3. Value Creator, Rule Co-Maker, Business Driver

At a higher level of maturity, IT is the key differentiator, rule co-maker, even business driver. As the gap between IT and the business narrows, CIOs will be seen as the business, not technology leaders. Here, IT organizations must deliver business transformation, as well as technology support to market-leading, growth-oriented businesses or business units.

  • It's all about the maturity of the IT organization. The right balance among the elements of an IT organization's value proposition depends on the style and market position of the business as a whole, combined with the expected contribution that IT makes. Large, complex enterprises require a multilayered value proposition from their IT organizations. 

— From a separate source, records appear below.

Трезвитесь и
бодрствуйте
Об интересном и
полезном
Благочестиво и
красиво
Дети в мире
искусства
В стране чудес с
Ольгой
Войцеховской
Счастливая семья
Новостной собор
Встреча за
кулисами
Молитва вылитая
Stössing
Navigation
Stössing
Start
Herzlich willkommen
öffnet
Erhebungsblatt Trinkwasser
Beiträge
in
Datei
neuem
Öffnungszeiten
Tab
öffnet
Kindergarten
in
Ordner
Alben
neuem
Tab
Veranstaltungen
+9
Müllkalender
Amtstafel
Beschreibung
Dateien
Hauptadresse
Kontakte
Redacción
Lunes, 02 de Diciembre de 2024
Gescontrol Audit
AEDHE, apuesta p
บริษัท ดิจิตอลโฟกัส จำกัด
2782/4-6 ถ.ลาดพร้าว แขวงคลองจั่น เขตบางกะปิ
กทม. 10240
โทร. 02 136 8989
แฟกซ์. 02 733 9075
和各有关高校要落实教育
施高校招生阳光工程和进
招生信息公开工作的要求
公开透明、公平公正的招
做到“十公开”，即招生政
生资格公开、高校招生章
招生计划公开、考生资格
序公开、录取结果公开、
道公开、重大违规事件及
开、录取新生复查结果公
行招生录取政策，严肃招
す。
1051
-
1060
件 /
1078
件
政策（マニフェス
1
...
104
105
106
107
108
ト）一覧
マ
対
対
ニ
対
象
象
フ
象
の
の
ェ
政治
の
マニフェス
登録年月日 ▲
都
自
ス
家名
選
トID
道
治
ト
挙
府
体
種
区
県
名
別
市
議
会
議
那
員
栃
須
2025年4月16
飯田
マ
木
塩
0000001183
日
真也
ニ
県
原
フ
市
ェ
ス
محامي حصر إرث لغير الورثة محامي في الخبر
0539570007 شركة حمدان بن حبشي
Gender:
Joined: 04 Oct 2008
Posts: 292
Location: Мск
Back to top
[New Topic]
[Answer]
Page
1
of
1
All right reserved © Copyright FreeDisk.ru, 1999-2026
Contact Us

  • Enterprise IT organizations are likely to be winners on the whole—if IT begins preparing now. Their importance to the enterprise will increase, as the depth of their relationships with users throughout the enterprise. IT professionals themselves provide services to internal or external audiences, they may broker services on behalf of the enterprise, or they will qualify a provider's ability to meet complex enterprise needs. No matter which roles IT professionals fill, they will remain indispensable because the enterprise's dependence on IT will only increase.     
        
  • The Arrival of Capacity & Capability on demand will change the structure, organizational mission and skill sets of enterprise IT.
    (1) Service management, architecture and other “generalist” roles will replace technical specialist roles.
    (2)  IT mission will change from delivery of IT to acquiring and possibly developing business capabilities.
    (3)  IT professionals will deepen their expertise in sourcing, vendor management, and data acquisition and management; via the cloud, they will support collaboration across enterprises and communities.
    (4) IT KPIs, which rolls into the business key performance metrics, you can now create a true business equation with IT as a contributor or success factor to the business.
  • Value Creator: Have a seat at senior management table when IT made presentations showing how new technology advances could impact the industry and what competitors were doing better, or planning. That is impacting on strategy positively and handled right you can have a large influence on the orders you receive. 
Therefore, IT value proposition is multi-layered, multi-dimensional and situation-driven, on the top line is: you make rules and even drive business growth, the bottom line is: you take orders. Smart businesses listen to the advice of the IT, but the business acts as it's better for business as a whole, not just IT.